— INSTRUCTIONS FOR THE TASK —
Down to the final line, write out the material beneath exactly, without pictures.

— DATA FOR PROCESSING —
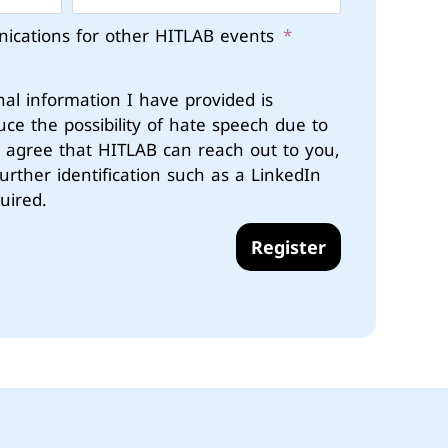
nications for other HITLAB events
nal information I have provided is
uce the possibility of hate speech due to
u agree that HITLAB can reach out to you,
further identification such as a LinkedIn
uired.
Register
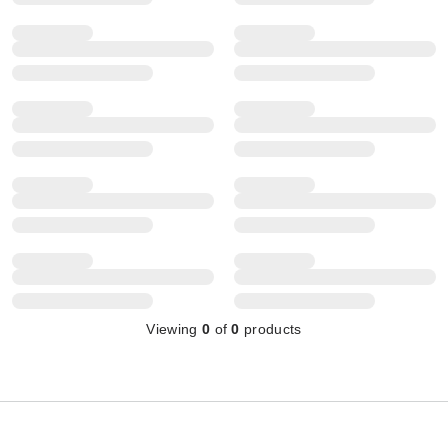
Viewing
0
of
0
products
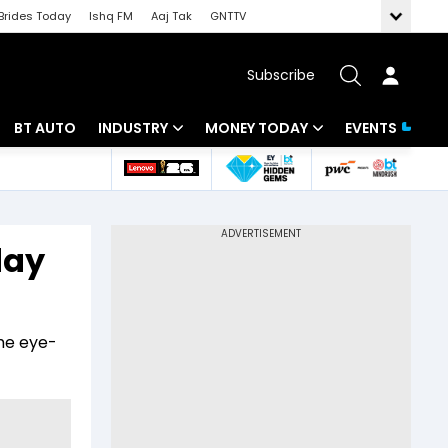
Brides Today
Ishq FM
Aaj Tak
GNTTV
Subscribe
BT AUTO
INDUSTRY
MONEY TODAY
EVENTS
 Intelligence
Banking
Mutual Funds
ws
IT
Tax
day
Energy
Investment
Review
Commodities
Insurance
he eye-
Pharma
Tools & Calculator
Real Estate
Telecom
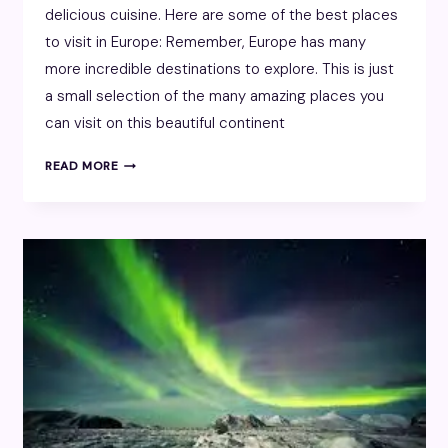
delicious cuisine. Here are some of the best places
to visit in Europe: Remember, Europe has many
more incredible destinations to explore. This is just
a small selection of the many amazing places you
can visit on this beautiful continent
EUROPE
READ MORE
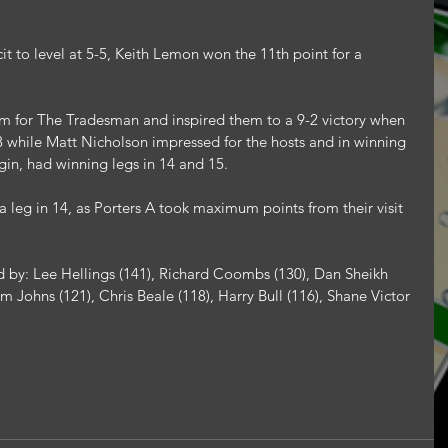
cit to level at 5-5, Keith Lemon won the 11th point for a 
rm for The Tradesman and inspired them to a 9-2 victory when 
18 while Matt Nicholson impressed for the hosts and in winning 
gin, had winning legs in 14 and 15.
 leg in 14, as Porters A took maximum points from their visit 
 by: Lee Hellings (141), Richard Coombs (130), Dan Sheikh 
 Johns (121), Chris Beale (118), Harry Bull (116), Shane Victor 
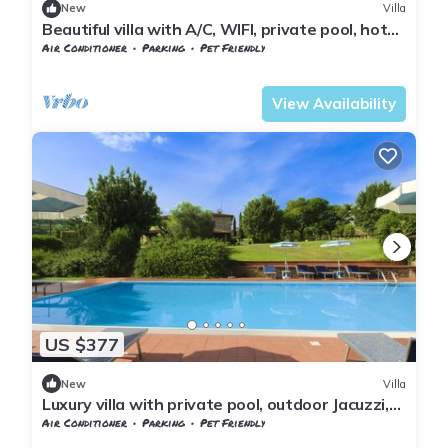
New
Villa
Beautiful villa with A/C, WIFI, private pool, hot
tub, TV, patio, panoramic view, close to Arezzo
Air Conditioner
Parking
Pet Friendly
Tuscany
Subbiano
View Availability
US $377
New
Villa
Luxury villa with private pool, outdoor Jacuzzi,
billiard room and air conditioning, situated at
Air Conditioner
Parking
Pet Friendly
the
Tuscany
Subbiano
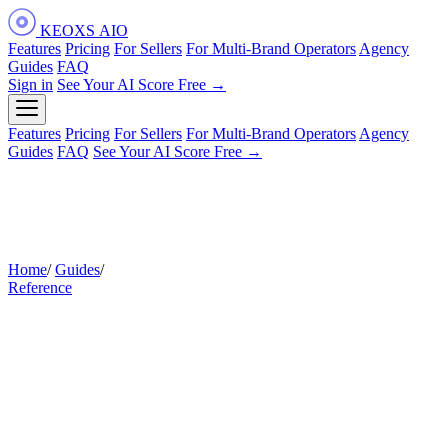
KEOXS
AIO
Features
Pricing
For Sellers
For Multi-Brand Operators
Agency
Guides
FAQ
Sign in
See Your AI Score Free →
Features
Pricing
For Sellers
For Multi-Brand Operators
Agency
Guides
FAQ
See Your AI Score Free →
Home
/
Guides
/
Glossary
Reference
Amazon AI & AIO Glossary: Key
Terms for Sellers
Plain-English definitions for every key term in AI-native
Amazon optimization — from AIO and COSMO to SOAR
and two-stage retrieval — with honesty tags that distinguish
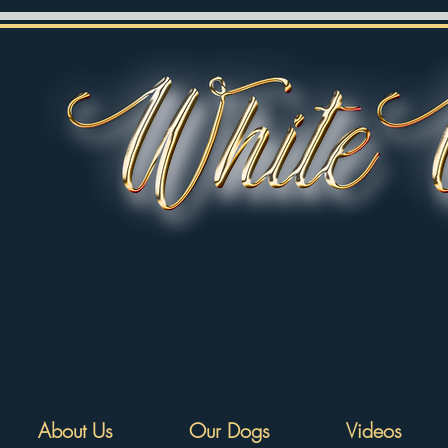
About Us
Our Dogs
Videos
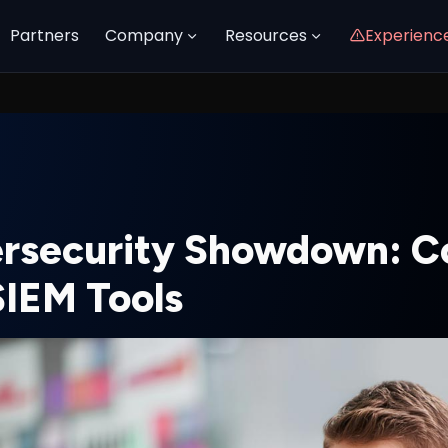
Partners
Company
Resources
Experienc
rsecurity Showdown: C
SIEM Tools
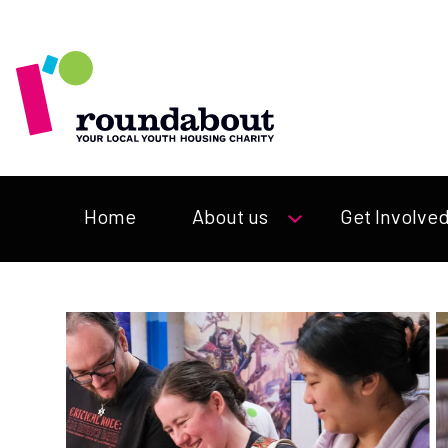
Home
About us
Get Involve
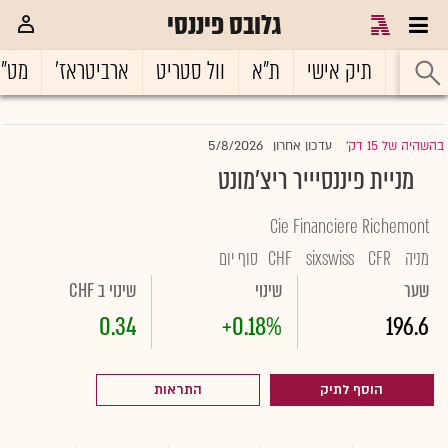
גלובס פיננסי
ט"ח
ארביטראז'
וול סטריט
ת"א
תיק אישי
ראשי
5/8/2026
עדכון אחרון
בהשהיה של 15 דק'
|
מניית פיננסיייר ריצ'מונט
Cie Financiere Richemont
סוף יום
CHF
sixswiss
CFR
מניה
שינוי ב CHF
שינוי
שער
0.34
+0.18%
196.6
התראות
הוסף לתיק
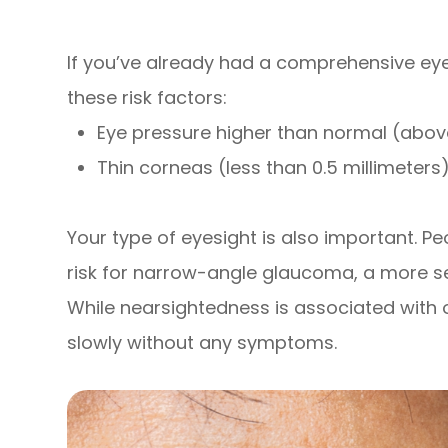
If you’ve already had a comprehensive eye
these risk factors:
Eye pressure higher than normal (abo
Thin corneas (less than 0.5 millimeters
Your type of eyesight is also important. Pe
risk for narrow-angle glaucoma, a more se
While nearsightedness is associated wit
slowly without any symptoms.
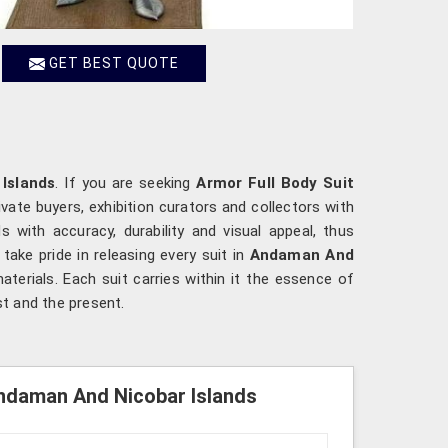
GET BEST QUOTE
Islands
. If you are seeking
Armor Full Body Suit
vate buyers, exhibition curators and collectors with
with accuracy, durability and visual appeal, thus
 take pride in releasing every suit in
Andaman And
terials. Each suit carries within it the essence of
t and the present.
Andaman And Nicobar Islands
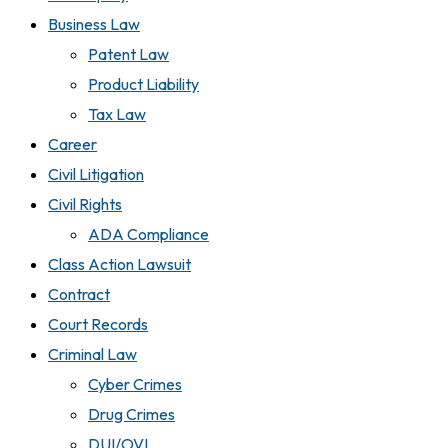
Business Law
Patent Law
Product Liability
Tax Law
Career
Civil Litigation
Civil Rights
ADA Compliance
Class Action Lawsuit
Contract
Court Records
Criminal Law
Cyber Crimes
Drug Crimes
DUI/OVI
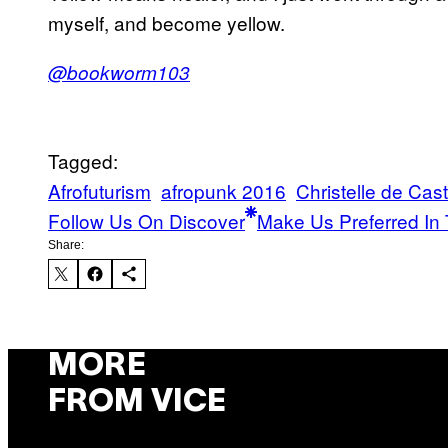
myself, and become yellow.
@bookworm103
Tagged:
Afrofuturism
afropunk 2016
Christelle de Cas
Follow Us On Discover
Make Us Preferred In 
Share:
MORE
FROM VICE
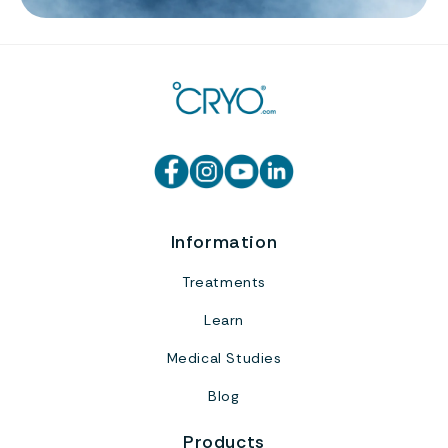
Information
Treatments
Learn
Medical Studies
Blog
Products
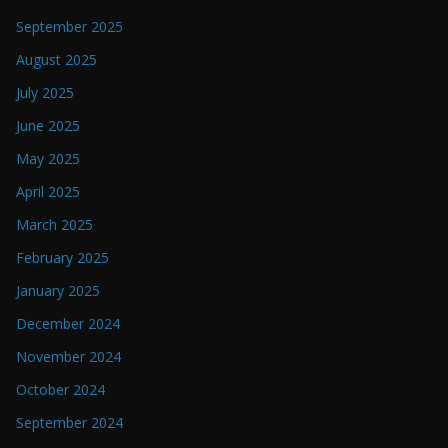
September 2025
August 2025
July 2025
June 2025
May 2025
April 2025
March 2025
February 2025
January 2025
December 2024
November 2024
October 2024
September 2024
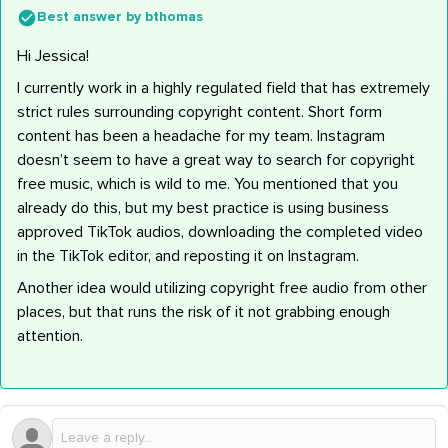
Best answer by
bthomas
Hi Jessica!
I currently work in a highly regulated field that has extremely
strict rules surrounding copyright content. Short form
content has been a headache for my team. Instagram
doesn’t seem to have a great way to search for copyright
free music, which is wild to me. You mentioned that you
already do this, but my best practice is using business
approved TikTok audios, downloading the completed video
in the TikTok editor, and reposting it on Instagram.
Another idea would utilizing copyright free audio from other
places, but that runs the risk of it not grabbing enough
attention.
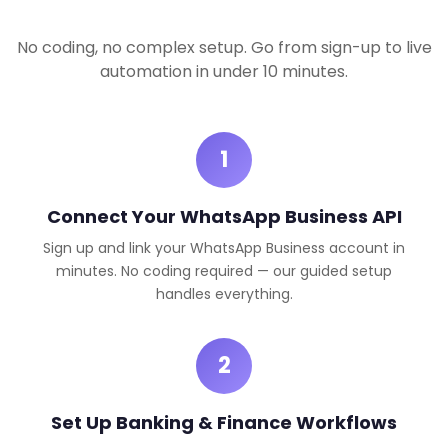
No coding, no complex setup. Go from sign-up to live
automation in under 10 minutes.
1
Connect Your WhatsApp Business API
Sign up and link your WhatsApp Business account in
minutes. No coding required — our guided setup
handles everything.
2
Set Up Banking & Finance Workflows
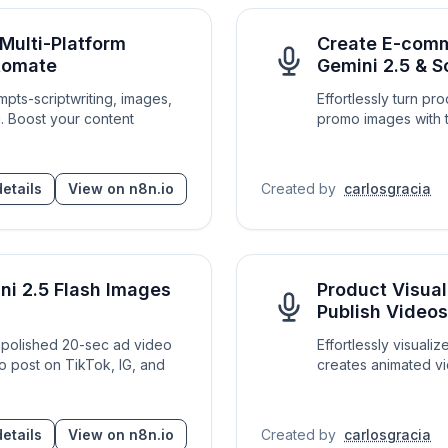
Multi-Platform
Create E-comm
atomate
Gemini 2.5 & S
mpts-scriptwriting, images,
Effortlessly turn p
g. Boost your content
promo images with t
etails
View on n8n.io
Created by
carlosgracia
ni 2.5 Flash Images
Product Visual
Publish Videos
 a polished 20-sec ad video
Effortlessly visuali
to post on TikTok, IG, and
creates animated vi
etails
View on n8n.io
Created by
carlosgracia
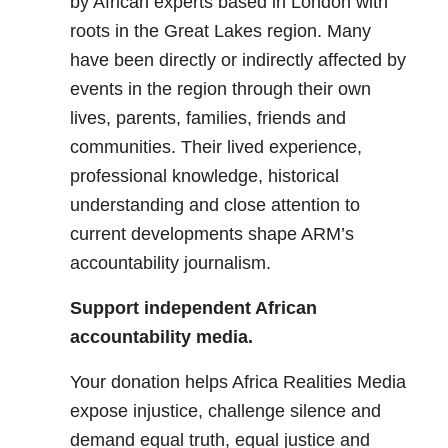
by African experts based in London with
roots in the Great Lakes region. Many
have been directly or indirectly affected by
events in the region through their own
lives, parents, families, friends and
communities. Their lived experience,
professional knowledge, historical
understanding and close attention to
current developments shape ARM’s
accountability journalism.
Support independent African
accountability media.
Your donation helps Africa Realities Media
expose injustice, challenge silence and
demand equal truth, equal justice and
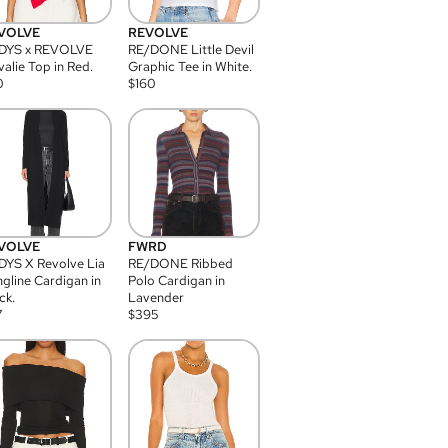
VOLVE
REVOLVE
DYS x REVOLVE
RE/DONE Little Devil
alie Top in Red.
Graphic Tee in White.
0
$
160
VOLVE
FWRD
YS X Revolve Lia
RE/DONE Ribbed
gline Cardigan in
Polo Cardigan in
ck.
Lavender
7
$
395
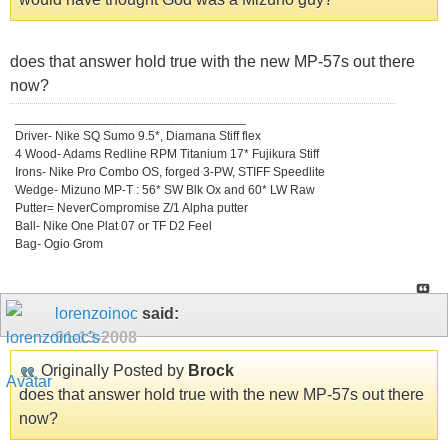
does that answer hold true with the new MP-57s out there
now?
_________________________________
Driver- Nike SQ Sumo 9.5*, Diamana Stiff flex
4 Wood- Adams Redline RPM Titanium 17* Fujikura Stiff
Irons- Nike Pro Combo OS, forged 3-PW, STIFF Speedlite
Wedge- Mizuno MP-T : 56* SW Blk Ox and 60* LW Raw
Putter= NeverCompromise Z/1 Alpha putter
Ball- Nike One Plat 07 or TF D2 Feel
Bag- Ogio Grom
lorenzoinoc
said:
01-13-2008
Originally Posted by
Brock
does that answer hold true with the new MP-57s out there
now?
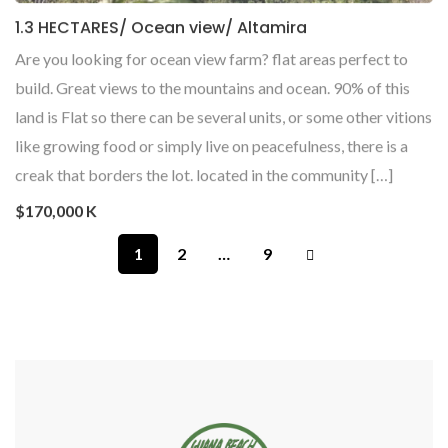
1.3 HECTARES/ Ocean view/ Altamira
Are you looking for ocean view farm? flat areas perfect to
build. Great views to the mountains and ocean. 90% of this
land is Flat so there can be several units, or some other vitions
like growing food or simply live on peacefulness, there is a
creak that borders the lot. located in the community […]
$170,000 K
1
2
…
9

— EXERCISE OUTPUT —
nications for other HITLAB events
nal information I have provided is
uce the possibility of hate speech due to
u agree that HITLAB can reach out to you,
further identification such as a LinkedIn
uired.
Register
Viewing
0
of
0
products
Brides Today
Ishq FM
Aaj Tak
GNTTV
Subscribe
BT AUTO
INDUSTRY
MONEY TODAY
EVENTS
 Intelligence
Banking
Mutual Funds
ws
IT
Tax
day
Energy
Investment
Review
Commodities
Insurance
he eye-
Pharma
Tools & Calculator
Real Estate
Telecom
delicious cuisine. Here are some of the best places
to visit in Europe: Remember, Europe has many
more incredible destinations to explore. This is just
a small selection of the many amazing places you
can visit on this beautiful continent
EUROPE
READ MORE
cit to level at 5-5, Keith Lemon won the 11th point for a 
rm for The Tradesman and inspired them to a 9-2 victory when 
18 while Matt Nicholson impressed for the hosts and in winning 
gin, had winning legs in 14 and 15.
 leg in 14, as Porters A took maximum points from their visit 
 by: Lee Hellings (141), Richard Coombs (130), Dan Sheikh 
 Johns (121), Chris Beale (118), Harry Bull (116), Shane Victor 
New
Villa
Beautiful villa with A/C, WIFI, private pool, hot
tub, TV, patio, panoramic view, close to Arezzo
Air Conditioner
Parking
Pet Friendly
Tuscany
Subbiano
View Availability
US $377
New
Villa
Luxury villa with private pool, outdoor Jacuzzi,
billiard room and air conditioning, situated at
Air Conditioner
Parking
Pet Friendly
the
Tuscany
Subbiano
KEOXS
AIO
Features
Pricing
For Sellers
For Multi-Brand Operators
Agency
Guides
FAQ
Sign in
See Your AI Score Free →
Features
Pricing
For Sellers
For Multi-Brand Operators
Agency
Guides
FAQ
See Your AI Score Free →
Home
/
Guides
/
Glossary
Reference
Amazon AI & AIO Glossary: Key
Terms for Sellers
Plain-English definitions for every key term in AI-native
Amazon optimization — from AIO and COSMO to SOAR
and two-stage retrieval — with honesty tags that distinguish
About Us
Our Dogs
Videos
Partners
Company
Resources
Experienc
rsecurity Showdown: C
SIEM Tools
Home
About us
Get Involve
גלובס פיננסי
ט"ח
ארביטראז'
וול סטריט
ת"א
תיק אישי
ראשי
5/8/2026
עדכון אחרון
בהשהיה של 15 דק'
|
מניית פיננסיייר ריצ'מונט
Cie Financiere Richemont
סוף יום
CHF
sixswiss
CFR
מניה
שינוי ב CHF
שינוי
שער
0.34
+0.18%
196.6
התראות
הוסף לתיק
If you’ve already had a comprehensive eye
these risk factors:
Eye pressure higher than normal (abo
Thin corneas (less than 0.5 millimeters
Your type of eyesight is also important. Pe
risk for narrow-angle glaucoma, a more se
While nearsightedness is associated wit
slowly without any symptoms.
GET BEST QUOTE
Islands
. If you are seeking
Armor Full Body Suit
vate buyers, exhibition curators and collectors with
with accuracy, durability and visual appeal, thus
 take pride in releasing every suit in
Andaman And
terials. Each suit carries within it the essence of
t and the present.
Andaman And Nicobar Islands
Business Law
Patent Law
Product Liability
Tax Law
Career
Civil Litigation
Civil Rights
ADA Compliance
Class Action Lawsuit
Contract
Court Records
Criminal Law
Cyber Crimes
Drug Crimes
DUI/OVI
myself, and become yellow.
@bookworm103
Tagged:
Afrofuturism
afropunk 2016
Christelle de Cas
Follow Us On Discover
Make Us Preferred In 
Share:
MORE
FROM VICE
Information
Treatments
Learn
Medical Studies
Blog
Products
September 2025
August 2025
July 2025
June 2025
May 2025
April 2025
March 2025
February 2025
January 2025
December 2024
November 2024
October 2024
September 2024
Best answer by
bthomas
Hi Jessica!
I currently work in a highly regulated field that has extremely
strict rules surrounding copyright content. Short form
content has been a headache for my team. Instagram
doesn’t seem to have a great way to search for copyright
free music, which is wild to me. You mentioned that you
already do this, but my best practice is using business
approved TikTok audios, downloading the completed video
in the TikTok editor, and reposting it on Instagram.
Another idea would utilizing copyright free audio from other
places, but that runs the risk of it not grabbing enough
attention.
No coding, no complex setup. Go from sign-up to live
automation in under 10 minutes.
1
Connect Your WhatsApp Business API
Sign up and link your WhatsApp Business account in
minutes. No coding required — our guided setup
handles everything.
2
Set Up Banking & Finance Workflows
Multi-Platform
Create E-comm
atomate
Gemini 2.5 & S
mpts-scriptwriting, images,
Effortlessly turn p
g. Boost your content
promo images with t
etails
View on n8n.io
Created by
carlosgracia
ni 2.5 Flash Images
Product Visual
Publish Videos
 a polished 20-sec ad video
Effortlessly visuali
to post on TikTok, IG, and
creates animated vi
etails
View on n8n.io
Created by
carlosgracia
by African experts based in London with
roots in the Great Lakes region. Many
have been directly or indirectly affected by
events in the region through their own
lives, parents, families, friends and
communities. Their lived experience,
professional knowledge, historical
understanding and close attention to
current developments shape ARM’s
accountability journalism.
Support independent African
accountability media.
Your donation helps Africa Realities Media
expose injustice, challenge silence and
demand equal truth, equal justice and
VOLVE
REVOLVE
DYS x REVOLVE
RE/DONE Little Devil
alie Top in Red.
Graphic Tee in White.
0
$
160
VOLVE
FWRD
YS X Revolve Lia
RE/DONE Ribbed
gline Cardigan in
Polo Cardigan in
ck.
Lavender
7
$
395
does that answer hold true with the new MP-57s out there
now?
_________________________________
Driver- Nike SQ Sumo 9.5*, Diamana Stiff flex
4 Wood- Adams Redline RPM Titanium 17* Fujikura Stiff
Irons- Nike Pro Combo OS, forged 3-PW, STIFF Speedlite
Wedge- Mizuno MP-T : 56* SW Blk Ox and 60* LW Raw
Putter= NeverCompromise Z/1 Alpha putter
Ball- Nike One Plat 07 or TF D2 Feel
Bag- Ogio Grom
lorenzoinoc
said:
01-13-2008
Originally Posted by
Brock
does that answer hold true with the new MP-57s out there
now?
1.3 HECTARES/ Ocean view/ Altamira
Are you looking for ocean view farm? flat areas perfect to
build. Great views to the mountains and ocean. 90% of this
land is Flat so there can be several units, or some other vitions
like growing food or simply live on peacefulness, there is a
creak that borders the lot. located in the community […]
$170,000 K
1
2
…
9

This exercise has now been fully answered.